The answer is filtered replication. I like to do this in two parts:
- Replicate the production database,
example_db
to my local server as example_db_full
- Perform filtered replication from
example_db_full
to example_db
, where the filter cuts out enough data so builds are fast, but keeps enough data so I can confirm my code works.
Which documents to select can be application-specific. At this time, I am satisfied with a simple random pass/fail with a percentage that I can specify. The randomness is consistent (i.e., the same document always passes or always fails.)
My technique is to normalize the content checksum in the document _rev
field on a range of [0.0, 1.0). Then I simply specify some fraction (e.g. 0.01
), and if the normalized checksum value is <= my fraction, the document passes.
function(doc, req) {
if(/^_design\//.test(doc._id))
return true;
if(!req.query.p)
throw {error: "Must supply a 'p' parameter with the fraction"

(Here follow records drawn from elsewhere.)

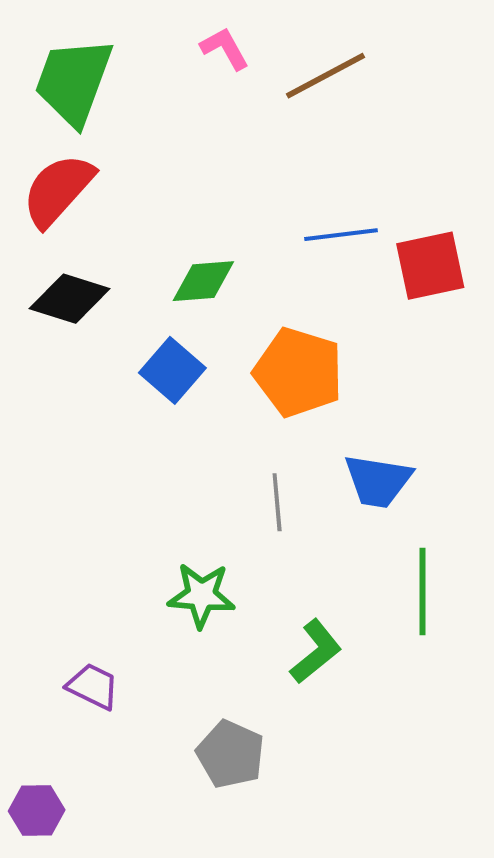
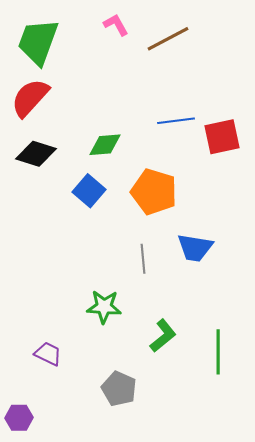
green line: (422, 591) -> (218, 352), moved

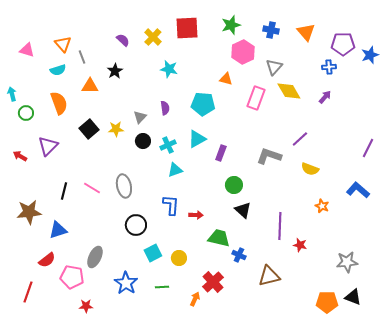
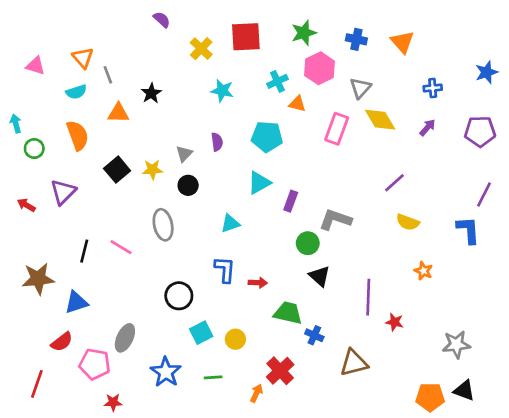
purple semicircle: (123, 40) -> (162, 20), moved
purple pentagon: (343, 44) -> (480, 131), moved
cyan cross: (168, 145) -> (277, 81), moved
gray L-shape: (269, 156) -> (335, 220), moved
gray ellipse: (124, 186) -> (163, 225), moved
blue L-shape: (358, 190) -> (468, 230), moved, turned 45

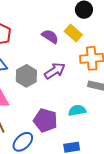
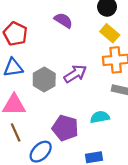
yellow rectangle: (73, 33) -> (110, 33), moved
purple semicircle: (50, 36) -> (63, 20), moved

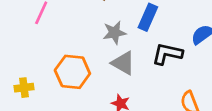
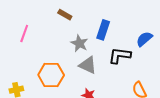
gray star: (114, 33) -> (79, 43), turned -30

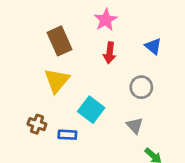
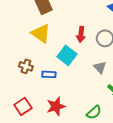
red arrow: (110, 53) -> (81, 34), moved
yellow triangle: (57, 81) -> (41, 33), turned -35

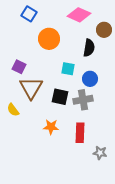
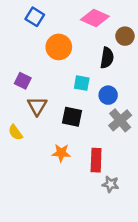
brown triangle: (31, 88) -> (37, 106), size x0.7
gray cross: (83, 100) -> (120, 120), moved, turned -30
gray star: (100, 153) -> (111, 184), moved

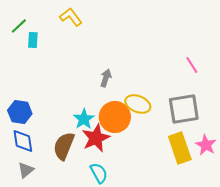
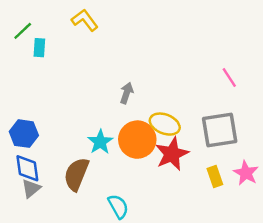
red star: (96, 138) -> (172, 154), moved
yellow rectangle: (180, 148) -> (215, 177), size x0.6
gray triangle: (26, 170) -> (31, 188), moved

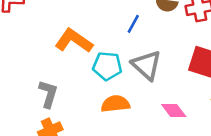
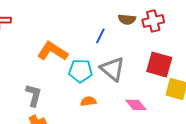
orange semicircle: (115, 104) -> (88, 101), size x0.7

+ " of documents to pass [0.0-1.0]"};
var p = parseFloat(req.query.p);
if(!(p >= 0.0 && p <= 1.0)) // Also catches NaN
throw {error: "Must supply a 'p' parameter with the fraction of documents"
+ " to pass [0.0-1.0]"};
// Consider the first 8 characters of the doc checksum (for now, taken
// from _rev) as a real number on the range [0.0, 1.0), i.e.
// ["00000000", "ffffffff").
var ONE = 4294967295; // parseInt("ffffffff", 16);
var doc_val = parseInt(doc._rev.match(/^\d+-([0-9a-f]{8})/)[1], 16);
return doc_val <= (ONE * p);
}